Zapatero courts Rajoy's support to push through pension reform
Prime minister says retirement-age hike will take effect in 2027
With 15 months to go until the next general election, Prime Minister José Luis Rodríguez Zapatero and opposition Popular Party (PP) leader Mariano Rajoy struck a rare conciliatory note Thursday in pledging to seek agreement on issues that will have repercussions for Spanish citizens long after both politicians have stepped down from public service.
The prime minister, during his summary of the year at the La Moncloa residence, spoke of the need to make extra effort to find common ground with the PP on reforms to the financial sector and the pensions system. Zapatero said he has spoken with "relative frequency" to his opposite number during this legislature and said that "if it is necessary to talk more, then I will talk more," in order to push ahead with the government's plans for pension reform.

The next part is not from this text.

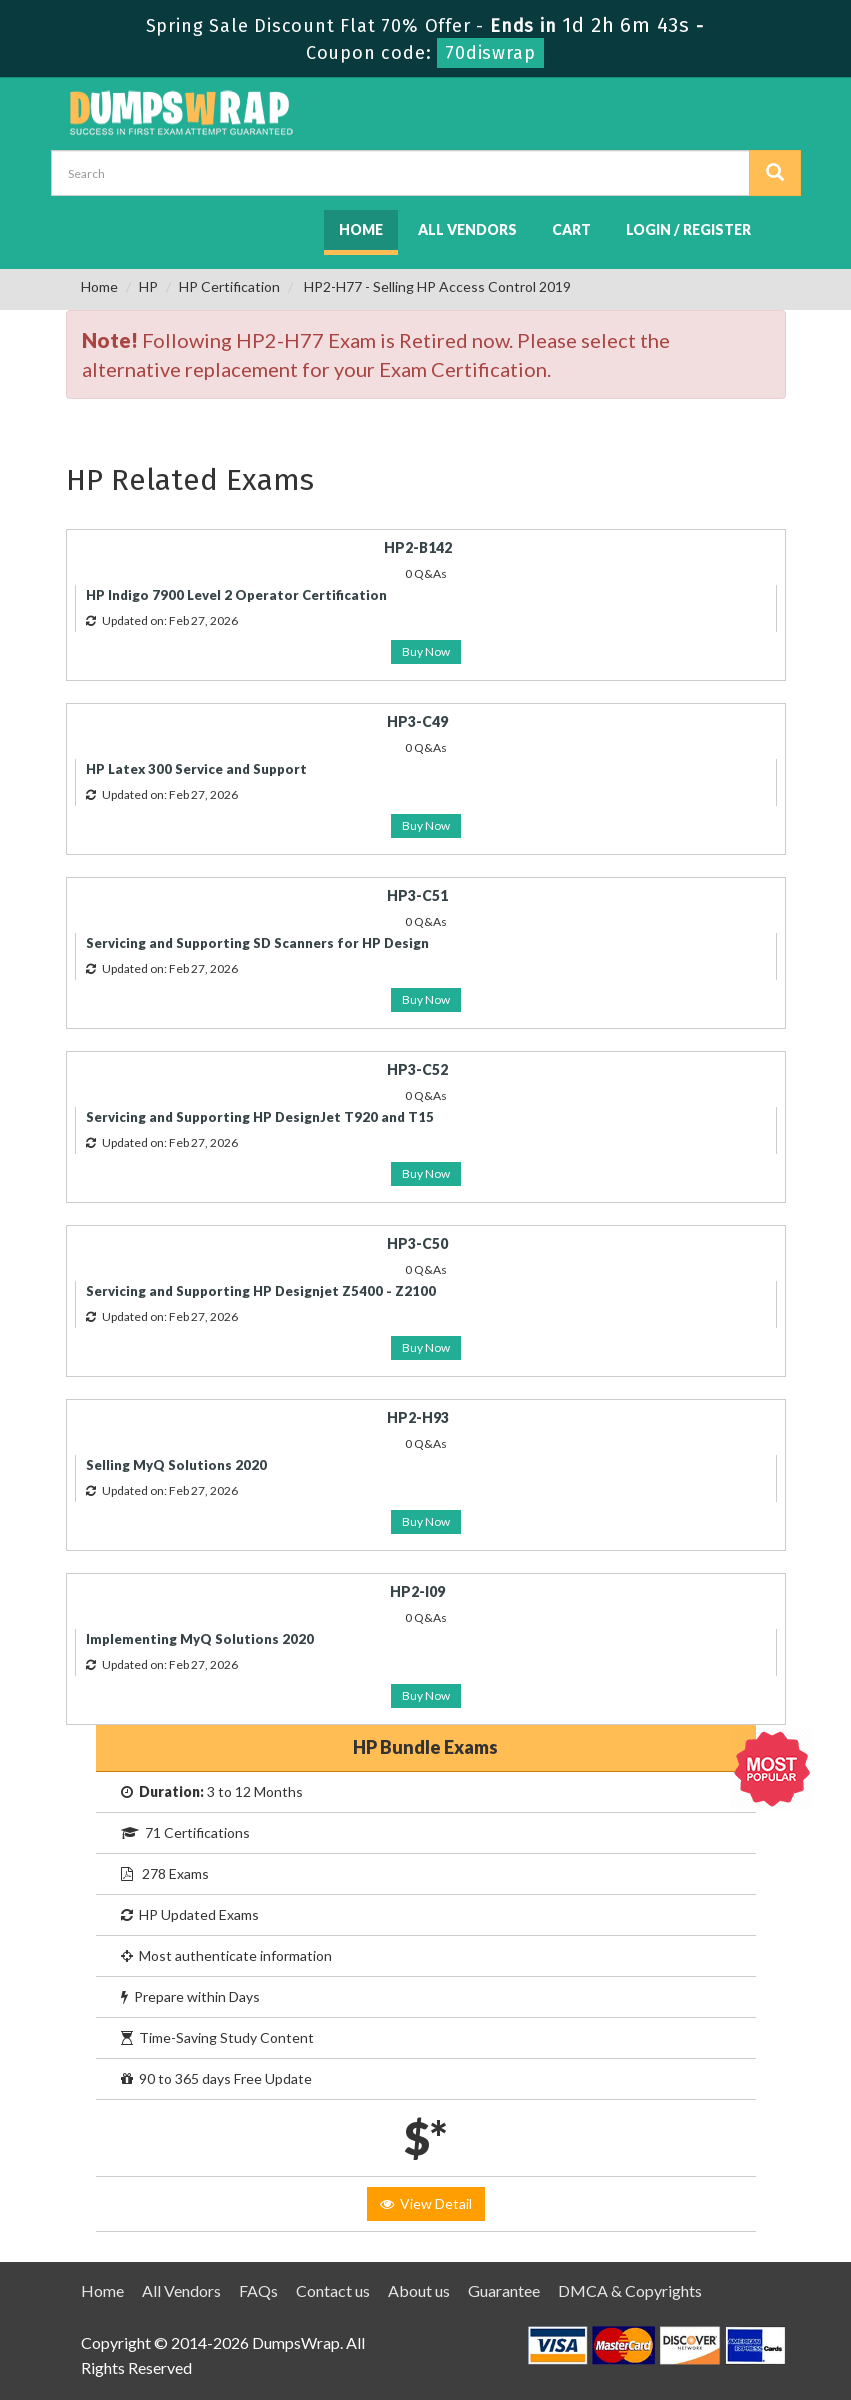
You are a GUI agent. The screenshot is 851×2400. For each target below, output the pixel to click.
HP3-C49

Rajoy, meanwhile, pledged to "rise to the occasion" to ensure that 2011 "would not be a wasted year."
"I will work so that Spaniards will pay as little as possible in the future for the current situation," Rajoy said. The PP leader is firmly behind reform to Spain's financial system, above all the consolidation of savings banks. But while he broadly supports pension reform, Rajoy's bone of contention lies in the increase in retirement age from 65 to 67.
In the case of a prolongation of working life, Rajoy asserted it must be "with incentives from 65 years upward."
Zapatero announced during his address that the hike in the retirement age would come into effect in 2027. The cross-party Toledo Pact on Wednesday approved 21 recommendations on pension reform to present to the government, but did not reach consensus on the issue of retirement age. Congress is due to convene on January 25 to ratify the commission's findings.